• Work instruction
Nothing but the records themselves, exactly as written and free of pictures, should appear in your response.
◆ ◆ ◆ ◆ ◆ ◆ ◆
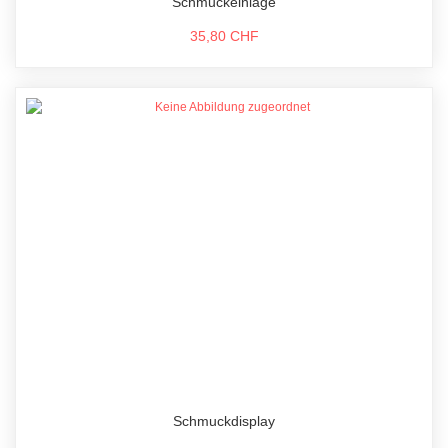
Schmuckeinlage
35,80 CHF
Schmuckdisplay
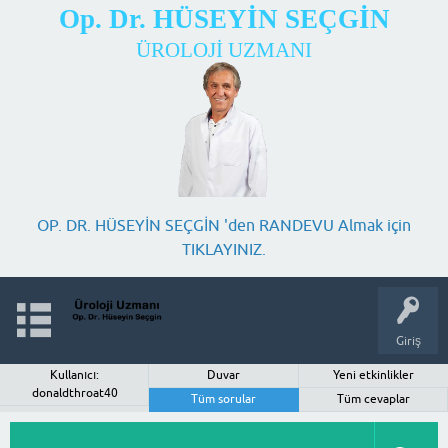
Op. Dr. HÜSEYİN SEÇGİN
ÜROLOJİ UZMANI
OP. DR. HÜSEYİN SEÇGİN 'den RANDEVU Almak için
TIKLAYINIZ.
Giriş
Kullanıcı:
Duvar
Yeni etkinlikler
donaldthroat40
Tüm sorular
Tüm cevaplar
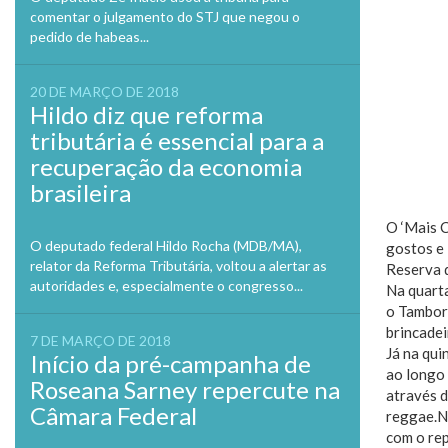
comentar o julgamento do STJ que negou o
pedido de habeas...
20 DE MARÇO DE 2018
Hildo diz que reforma
tributária é essencial para a
recuperação da economia
brasileira
O ‘Mais C
O deputado federal Hildo Rocha (MDB/MA),
gostos e 
relator da Reforma Tributária, voltou a alertar as
Reserva d
autoridades e, especialmente o congresso...
Na quarta
o Tambor 
brincadei
7 DE MARÇO DE 2018
Já na qui
Início da pré-campanha de
ao longo 
Roseana Sarney repercute na
através d
Câmara Federal
reggae.Na
com o re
◆ ◆ ◆ ◆ ◆ ◆ ◆
• Expected answer
Schmuckeinlage
35,80 CHF
Schmuckdisplay
Op. Dr. HÜSEYİN SEÇGİN
ÜROLOJİ UZMANI
OP. DR. HÜSEYİN SEÇGİN 'den RANDEVU Almak için
TIKLAYINIZ.
Giriş
Kullanıcı:
Duvar
Yeni etkinlikler
donaldthroat40
Tüm sorular
Tüm cevaplar
comentar o julgamento do STJ que negou o
pedido de habeas...
20 DE MARÇO DE 2018
Hildo diz que reforma
tributária é essencial para a
recuperação da economia
brasileira
O ‘Mais C
O deputado federal Hildo Rocha (MDB/MA),
gostos e 
relator da Reforma Tributária, voltou a alertar as
Reserva d
autoridades e, especialmente o congresso...
Na quarta
o Tambor 
brincadei
7 DE MARÇO DE 2018
Já na qui
Início da pré-campanha de
ao longo 
Roseana Sarney repercute na
através d
Câmara Federal
reggae.Na
com o re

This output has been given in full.